» **THE PROBLEM**: Among the lines below, how many carry the string "ИЗГОТОВЛЕНИЕ"? Reply with a number and nothing else.

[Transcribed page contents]
————————

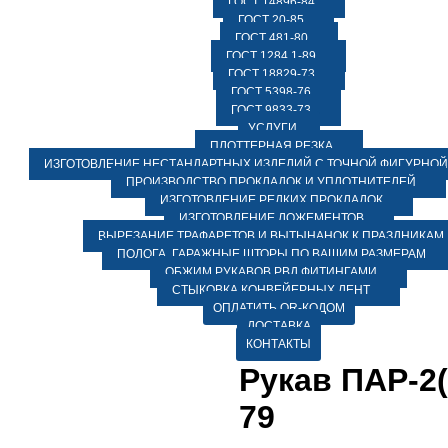
ГОСТ 14896-84
ГОСТ 20-85
ГОСТ 481-80
ГОСТ 1284.1-89
ГОСТ 18829-73
ГОСТ 5398-76
ГОСТ 9833-73
УСЛУГИ
ПЛОТТЕРНАЯ РЕЗКА
ИЗГОТОВЛЕНИЕ НЕСТАНДАРТНЫХ ИЗДЕЛИЙ С ТОЧНОЙ ФИГУРНОЙ
ПРОИЗВОДСТВО ПРОКЛАДОК И УПЛОТНИТЕЛЕЙ
ИЗГОТОВЛЕНИЕ РЕДКИХ ПРОКЛАДОК
ИЗГОТОВЛЕНИЕ ЛОЖЕМЕНТОВ
ВЫРЕЗАНИЕ ТРАФАРЕТОВ И ВЫТЫНАНОК К ПРАЗДНИКАМ
ПОЛОГА, ГАРАЖНЫЕ ШТОРЫ ПО ВАШИМ РАЗМЕРАМ
ОБЖИМ РУКАВОВ РВД ФИТИНГАМИ
СТЫКОВКА КОНВЕЙЕРНЫХ ЛЕНТ
ОПЛАТИТЬ QR-КОДОМ
ДОСТАВКА
КОНТАКТЫ
Рукав ПАР-2(
79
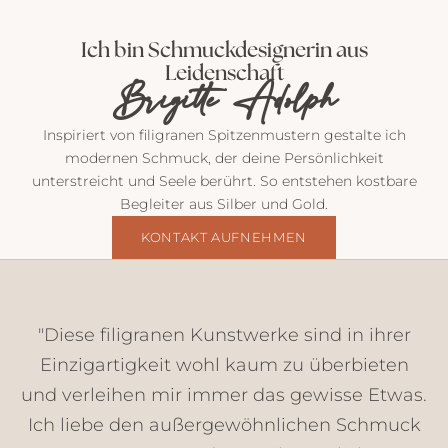
P
o
Ich bin Schmuckdesignerin aus
s
Leidenschaft
t
Brigitte Adolph
v
o
Inspiriert von filigranen Spitzenmustern gestalte ich
n
modernen Schmuck, der deine Persönlichkeit
m
unterstreicht und Seele berührt. So entstehen kostbare
i
Begleiter aus Silber und Gold.
r
E
KONTAKT AUFNEHMEN
i
n
b
l
"Diese filigranen Kunstwerke sind in ihrer
i
Einzigartigkeit wohl kaum zu überbieten
c
und verleihen mir immer das gewisse Etwas.
k
e
Ich liebe den außergewöhnlichen Schmuck
,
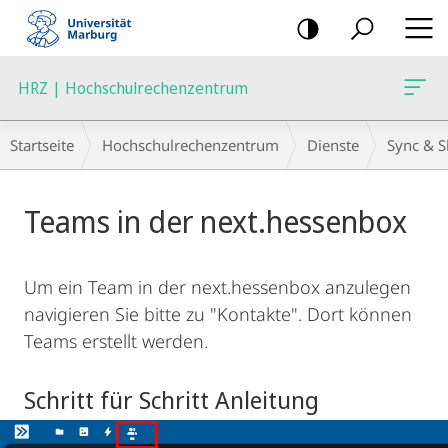
Mobile-
Navigation
HRZ | Hochschulrechenzentrum
Breadcrumb-
Startseite
Hochschulrechenzentrum
Dienste
Sync & S
Navigation
Hauptinhalt
Teams in der next.hessenbox
Um ein Team in der next.hessenbox anzulegen
navigieren Sie bitte zu "Kontakte". Dort können
Teams erstellt werden.
Schritt für Schritt Anleitung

————————

» **ANSWER SPACE**: 3